* [Work instruction]: Leave out every picture, and output exactly the lines from the line containing "Postal Code" through the last line of the data.

....

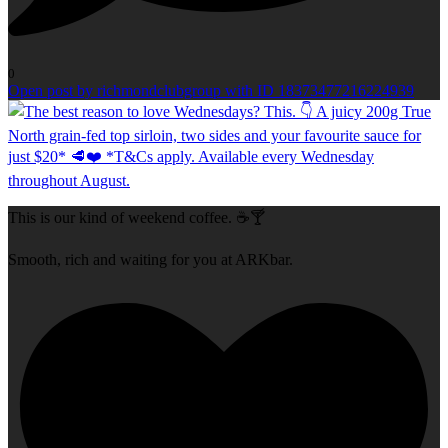
0
Open post by richmondclubgroup with ID 18373477216224939
This is our kind of weekend coffee. ☕🍸
Smooth, rich and waiting for you at ARKbar.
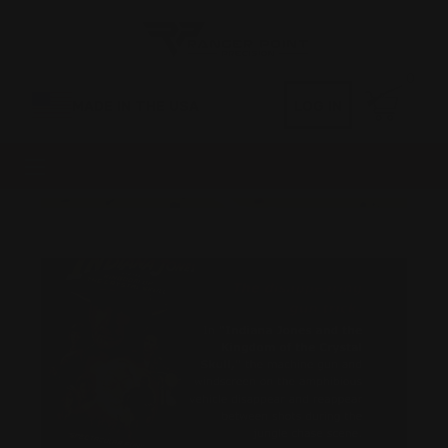
0
MADE IN THE USA
LOG IN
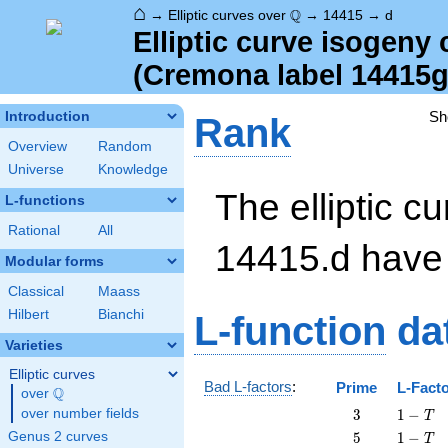
⌂
\Q
Q
→
Elliptic curves over
→
14415
→
d
Elliptic curve isogeny
(Cremona label 14415g
Sh
Introduction
Rank
Overview
Random
Universe
Knowledge
The elliptic cu
L-functions
Rational
All
14415.d hav
Modular forms
Classical
Maass
Hilbert
Bianchi
L-function
da
Varieties
Elliptic curves
Bad L-factors
:
Prime
L-Fact
Q
over
\Q
3
1
over number fields
3
1
−
T
-
5
1
Genus 2 curves
5
1
−
T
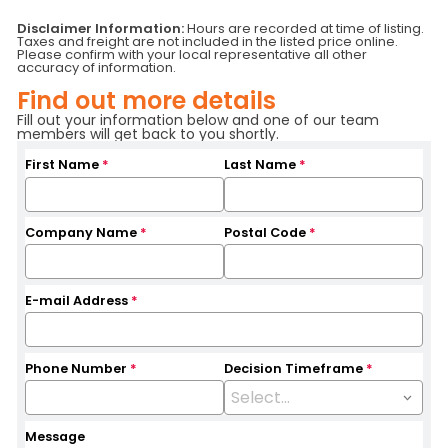
Status
RFS/SALE
Serial Number
63080
Disclaimer Information:
Hours are recorded at time of listing.
Taxes and freight are not included in the listed price online.
Fuel Type
Battery
Attachment
SS
Please confirm with your local representative all other
Hours
9790
Location
Quebec
accuracy of information.
Base Capacity
5,000 LB
Branch
Pointe-Claire
Find out more details
Fill out your information below and one of our team
members will get back to you shortly.
First Name
*
Last Name
*
Company Name
*
Postal Code
*
E-mail Address
*
Phone Number
*
Decision Timeframe
*
Message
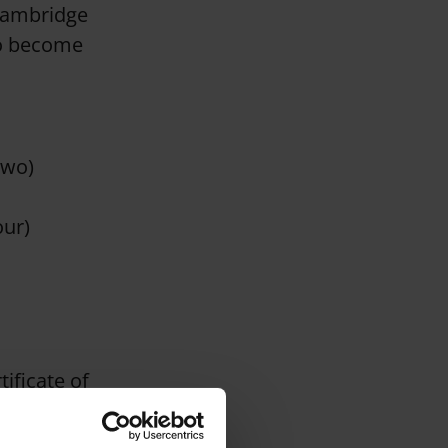
 Cambridge
to become
Two)
our)
ificate of
alification. It
lobe, giving our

....

* [Task answer]:
Postal Code
*
E-mail Address
*
Phone Number
*
Decision Timeframe
*
Message
 Cambridge
to become
Two)
our)
ificate of
alification. It
lobe, giving our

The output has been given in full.